Support for Redis 3.0.7

Any plans on supporting Redis 3.0.7 version? It does not work if I change the configuration to 3.0.7. In application_manifest.rb:

configure(:redis => { :version => '3.0.7', :ruby_client => :latest }
recipe :redis

Exec[install redis] fails if redis-cli isn't present

There were some recent modifications to moonshine_redis to allow for upgrades to happen. This exec will try to shutdown with redis-cli first before re-installing.

I'm not sure if this worked in the first place with new installs, or if it's something to do with the shadow_puppet version with 1.9 support.

I'm thinking these two things should be split off (shutdown redis if its installed and would be updated, then install it).

Use vm.memory_overcommit=1 by default

From http://redis.io/topics/faq

Background saving is failing with a fork() error under Linux even if I've a lot of free RAM!

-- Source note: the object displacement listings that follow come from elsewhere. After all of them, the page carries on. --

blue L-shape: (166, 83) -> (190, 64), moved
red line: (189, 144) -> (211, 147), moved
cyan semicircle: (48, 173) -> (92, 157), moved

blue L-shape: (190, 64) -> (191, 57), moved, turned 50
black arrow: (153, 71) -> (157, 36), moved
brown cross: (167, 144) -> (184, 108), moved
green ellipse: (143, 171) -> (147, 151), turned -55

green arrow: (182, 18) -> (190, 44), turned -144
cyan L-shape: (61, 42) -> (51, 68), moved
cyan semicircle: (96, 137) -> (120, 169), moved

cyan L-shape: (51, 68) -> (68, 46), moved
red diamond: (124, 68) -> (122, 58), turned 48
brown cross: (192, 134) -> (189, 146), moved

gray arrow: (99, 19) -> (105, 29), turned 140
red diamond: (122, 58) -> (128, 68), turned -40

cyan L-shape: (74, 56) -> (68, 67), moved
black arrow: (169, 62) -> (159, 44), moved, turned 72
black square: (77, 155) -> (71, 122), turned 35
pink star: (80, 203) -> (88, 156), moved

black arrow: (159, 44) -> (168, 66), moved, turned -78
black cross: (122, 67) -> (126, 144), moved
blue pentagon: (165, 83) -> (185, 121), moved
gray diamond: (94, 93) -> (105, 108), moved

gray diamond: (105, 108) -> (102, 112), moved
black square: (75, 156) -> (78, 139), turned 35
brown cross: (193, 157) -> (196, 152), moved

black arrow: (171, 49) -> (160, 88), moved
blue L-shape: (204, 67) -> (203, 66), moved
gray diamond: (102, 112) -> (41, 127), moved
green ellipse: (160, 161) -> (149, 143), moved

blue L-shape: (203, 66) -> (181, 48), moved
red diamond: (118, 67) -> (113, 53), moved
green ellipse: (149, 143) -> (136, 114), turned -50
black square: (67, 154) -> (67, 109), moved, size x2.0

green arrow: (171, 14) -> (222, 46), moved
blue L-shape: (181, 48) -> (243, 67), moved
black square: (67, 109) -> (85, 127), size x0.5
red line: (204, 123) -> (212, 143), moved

Short answer: echo 1 > /proc/sys/vm/overcommit_memory :)

And now the long one:

Redis background saving schema relies on the copy-on-write semantic of fork in modern operating systems: Redis forks (creates a child process) that is an exact copy of the parent. The child process dumps the DB on disk and finally exits. In theory the child should use as much memory as the parent being a copy, but actually thanks to the copy-on-write semantic implemented by most modern operating systems the parent and child process will share the common memory pages. A page will be duplicated only when it changes in the child or in the parent. Since in theory all the pages may change while the child process is saving, Linux can't tell in advance how much memory the child will take, so if the overcommit_memory setting is set to zero fork will fail unless there is as much free RAM as required to really duplicate all the parent memory pages, with the result that if you have a Redis dataset of 3 GB and just 2 GB of free memory it will fail.

Setting overcommit_memory to 1 says Linux to relax and perform the fork in a more optimistic allocation fashion, and this is indeed what you want for Redis.

A good source to understand how Linux Virtual Memory work and other alternatives for overcommit_memory and overcommit_ratio is this classic from Red Hat Magazine, "Understanding Virtual Memory".

We already have moonshine_sysctl for managing this, so ideally it should just work when you install moonshine_redis. At the very least, the documentation should recommend it.